Working capital management in the Company The current working capital management system within the Company also impacts the decision of dividend declaration. Age of the Company and its product/market The age of the Company and its product or the market in which the Company operates will be one of the most significant determining factors to the profitability of the Company and dividend declaration or retention. Amount of cash holdings in the Company In the investor s point of view, in the absence of any major expansion plan or capital investments or other strategic investment plans in the hands of the Company, the investors may not appreciate excessive cash holdings in the Company. The Board shall have to consider the same before taking decision of dividend declaration. E. CIRCUSTANCES UNDER WHICH DIVIDEND PAYOUT MAY OR MAY NOT BE EXPECTED The Board shall consider the factors provided above, before determination of any dividend payout after analyzing the prospective opportunities and threats, viability of the options of dividend payout or retention etc. The decision of dividend payout shall, majorly be based on the aforesaid factors considering the balanced interest of the shareholders and the Company. F. MANNER OF DIVIDEND PAYOUT The discussion below is a summary of the process of declaration and payment of dividends, and is subject to applicable regulations: In case of final dividends 1. Declaration, if any, shall be done by the Board, usually in the Board meeting that considers and approves the annual financial statements, subject to approval of the shareholders of the Company.

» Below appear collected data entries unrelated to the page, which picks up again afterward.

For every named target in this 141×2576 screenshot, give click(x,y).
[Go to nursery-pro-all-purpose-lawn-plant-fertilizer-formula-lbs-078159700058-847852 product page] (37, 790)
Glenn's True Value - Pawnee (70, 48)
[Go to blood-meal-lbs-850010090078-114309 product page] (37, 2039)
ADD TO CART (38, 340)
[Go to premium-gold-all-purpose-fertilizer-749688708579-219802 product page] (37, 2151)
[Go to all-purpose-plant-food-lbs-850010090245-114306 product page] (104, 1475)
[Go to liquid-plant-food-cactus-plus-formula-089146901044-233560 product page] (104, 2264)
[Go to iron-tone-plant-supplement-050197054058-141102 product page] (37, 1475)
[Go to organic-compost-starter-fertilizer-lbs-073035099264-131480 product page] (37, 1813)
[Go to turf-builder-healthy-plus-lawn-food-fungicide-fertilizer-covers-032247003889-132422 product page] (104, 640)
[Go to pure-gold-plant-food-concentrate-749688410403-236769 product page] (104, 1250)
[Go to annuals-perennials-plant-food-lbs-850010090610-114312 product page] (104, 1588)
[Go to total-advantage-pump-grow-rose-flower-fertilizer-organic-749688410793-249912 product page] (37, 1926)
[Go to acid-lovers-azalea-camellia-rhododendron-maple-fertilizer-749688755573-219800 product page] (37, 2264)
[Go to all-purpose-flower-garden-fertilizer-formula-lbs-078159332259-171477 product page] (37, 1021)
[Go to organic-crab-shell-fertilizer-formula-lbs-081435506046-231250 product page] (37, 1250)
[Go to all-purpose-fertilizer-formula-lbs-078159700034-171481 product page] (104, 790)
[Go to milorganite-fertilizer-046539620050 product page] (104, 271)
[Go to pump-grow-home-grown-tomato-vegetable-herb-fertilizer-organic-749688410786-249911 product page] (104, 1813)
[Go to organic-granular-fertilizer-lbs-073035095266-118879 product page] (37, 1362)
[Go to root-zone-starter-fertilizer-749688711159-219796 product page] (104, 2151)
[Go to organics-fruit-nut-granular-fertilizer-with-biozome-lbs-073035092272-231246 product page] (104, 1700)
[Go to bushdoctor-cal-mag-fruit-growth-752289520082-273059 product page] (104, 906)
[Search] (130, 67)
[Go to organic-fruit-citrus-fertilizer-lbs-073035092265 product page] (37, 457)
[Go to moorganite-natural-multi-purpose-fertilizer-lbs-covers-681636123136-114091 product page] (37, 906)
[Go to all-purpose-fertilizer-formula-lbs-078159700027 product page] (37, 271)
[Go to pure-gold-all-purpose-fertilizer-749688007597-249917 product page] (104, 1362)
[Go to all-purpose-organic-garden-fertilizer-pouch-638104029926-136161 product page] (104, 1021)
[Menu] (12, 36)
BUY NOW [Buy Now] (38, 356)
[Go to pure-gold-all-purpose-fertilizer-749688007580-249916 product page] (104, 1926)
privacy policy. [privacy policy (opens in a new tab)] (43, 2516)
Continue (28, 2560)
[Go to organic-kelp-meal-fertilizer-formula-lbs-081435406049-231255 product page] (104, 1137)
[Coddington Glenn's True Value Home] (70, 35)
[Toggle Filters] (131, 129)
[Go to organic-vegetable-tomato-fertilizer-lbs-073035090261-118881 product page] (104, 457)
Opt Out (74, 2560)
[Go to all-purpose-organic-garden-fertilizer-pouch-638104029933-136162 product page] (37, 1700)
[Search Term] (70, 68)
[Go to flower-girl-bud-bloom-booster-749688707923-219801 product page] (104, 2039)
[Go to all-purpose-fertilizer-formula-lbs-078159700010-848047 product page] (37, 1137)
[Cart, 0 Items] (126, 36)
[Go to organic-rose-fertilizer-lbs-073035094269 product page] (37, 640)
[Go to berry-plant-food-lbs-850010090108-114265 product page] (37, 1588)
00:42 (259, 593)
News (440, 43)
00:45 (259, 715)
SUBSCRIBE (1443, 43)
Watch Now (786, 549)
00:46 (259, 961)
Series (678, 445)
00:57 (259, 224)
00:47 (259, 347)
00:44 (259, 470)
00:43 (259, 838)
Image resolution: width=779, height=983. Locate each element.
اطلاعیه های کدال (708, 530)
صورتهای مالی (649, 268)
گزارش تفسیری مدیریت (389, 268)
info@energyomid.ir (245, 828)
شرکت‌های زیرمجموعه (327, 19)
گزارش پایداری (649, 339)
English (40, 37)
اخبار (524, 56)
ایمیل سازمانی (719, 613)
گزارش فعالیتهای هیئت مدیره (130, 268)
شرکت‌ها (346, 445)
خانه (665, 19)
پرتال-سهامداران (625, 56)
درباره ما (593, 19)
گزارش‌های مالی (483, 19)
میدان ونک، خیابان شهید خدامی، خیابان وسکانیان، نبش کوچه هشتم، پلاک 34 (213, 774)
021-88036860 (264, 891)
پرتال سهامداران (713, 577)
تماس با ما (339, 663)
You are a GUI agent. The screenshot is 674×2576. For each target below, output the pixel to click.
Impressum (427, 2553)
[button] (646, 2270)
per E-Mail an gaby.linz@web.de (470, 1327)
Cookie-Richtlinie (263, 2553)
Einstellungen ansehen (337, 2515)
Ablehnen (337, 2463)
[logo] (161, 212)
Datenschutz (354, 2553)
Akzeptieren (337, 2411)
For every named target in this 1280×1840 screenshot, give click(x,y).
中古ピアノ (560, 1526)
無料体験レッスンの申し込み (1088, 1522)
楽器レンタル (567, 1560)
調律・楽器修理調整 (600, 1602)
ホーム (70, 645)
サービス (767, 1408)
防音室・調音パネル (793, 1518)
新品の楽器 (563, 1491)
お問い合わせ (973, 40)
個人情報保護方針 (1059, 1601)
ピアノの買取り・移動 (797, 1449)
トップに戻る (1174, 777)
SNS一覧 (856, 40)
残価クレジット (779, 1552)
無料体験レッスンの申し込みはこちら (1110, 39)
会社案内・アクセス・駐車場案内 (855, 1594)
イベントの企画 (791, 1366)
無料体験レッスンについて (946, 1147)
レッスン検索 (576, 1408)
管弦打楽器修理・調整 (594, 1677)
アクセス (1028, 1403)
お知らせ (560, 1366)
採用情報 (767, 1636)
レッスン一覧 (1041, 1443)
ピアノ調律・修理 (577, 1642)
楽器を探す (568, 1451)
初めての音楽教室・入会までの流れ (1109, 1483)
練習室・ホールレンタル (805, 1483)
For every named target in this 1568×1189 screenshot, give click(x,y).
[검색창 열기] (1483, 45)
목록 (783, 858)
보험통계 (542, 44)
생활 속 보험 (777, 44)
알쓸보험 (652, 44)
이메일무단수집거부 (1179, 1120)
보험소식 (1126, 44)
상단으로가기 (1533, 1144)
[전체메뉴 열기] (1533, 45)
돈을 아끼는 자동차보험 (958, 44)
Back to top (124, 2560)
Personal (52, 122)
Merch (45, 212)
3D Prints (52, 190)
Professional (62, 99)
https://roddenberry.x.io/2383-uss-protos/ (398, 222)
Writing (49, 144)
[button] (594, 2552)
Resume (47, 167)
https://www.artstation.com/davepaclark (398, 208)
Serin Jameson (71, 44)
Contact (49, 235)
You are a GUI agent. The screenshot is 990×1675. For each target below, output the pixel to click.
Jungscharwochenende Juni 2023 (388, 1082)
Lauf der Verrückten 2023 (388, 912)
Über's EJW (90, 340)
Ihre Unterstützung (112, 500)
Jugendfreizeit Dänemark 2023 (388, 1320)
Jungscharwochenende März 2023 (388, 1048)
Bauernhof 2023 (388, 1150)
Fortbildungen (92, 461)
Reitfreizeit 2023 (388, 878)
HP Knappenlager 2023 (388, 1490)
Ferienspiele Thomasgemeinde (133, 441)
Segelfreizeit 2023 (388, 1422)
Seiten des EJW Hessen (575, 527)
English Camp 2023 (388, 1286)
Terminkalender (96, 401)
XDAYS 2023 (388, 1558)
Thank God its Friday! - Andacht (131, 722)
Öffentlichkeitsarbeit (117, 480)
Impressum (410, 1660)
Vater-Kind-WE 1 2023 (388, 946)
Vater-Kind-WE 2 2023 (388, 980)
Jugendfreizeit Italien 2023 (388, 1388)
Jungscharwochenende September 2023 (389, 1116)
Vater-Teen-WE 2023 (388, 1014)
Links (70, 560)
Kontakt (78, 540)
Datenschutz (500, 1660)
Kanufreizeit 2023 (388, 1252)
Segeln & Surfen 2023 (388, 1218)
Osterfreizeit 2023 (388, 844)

2. The dividend as declared by the Board shall be approved at the annual general meeting of the Company. 3. The payment of dividends shall be made within 30 days from the date of declaration to the shareholders entitled to receive the dividend on the record date as per the applicable law. In case of interim dividend 1. Interim dividend, if any, shall be declared by the Board. 2. Before declaring interim dividend, the Board shall consider the financial position of the Company that allows the payment of such dividend. 3. The payment of dividends shall be made within 30 days from the date of declaration to the shareholders entitled to receive the dividend on the record date as per the applicable laws. 4. The dividend as declared by the Board shall be approved at the annual general meeting of the Company. In case no final dividend is declared, interim will be regarded as final dividend in the annual general meeting. G. MANNER OF UTILISATION OF RETAINED EARNINGS The Board may retain its earnings in order to make better use of the available funds and increase the value of the shareholders in the long run. The decision of utilization of the retained earnings of the Company shall be based on the following factors: Market expansion plan; Product expansion plan; Modernisation plan; Diversification of business; Long term strategic plans; Replacement of capital assets; Where the cost of debt is expensive; Other such criteria as the Board may deem fit.

AMENDMENT The Managing Director or the Chief Executive Officer of the Company shall bejointly/severally authorized to review and amend the Policy, to give effect to any changes/ amendments notified by any regulator under the applicable law from time to time. Such amended Policy shall be periodically placed before the Board for noting and necessary ratification.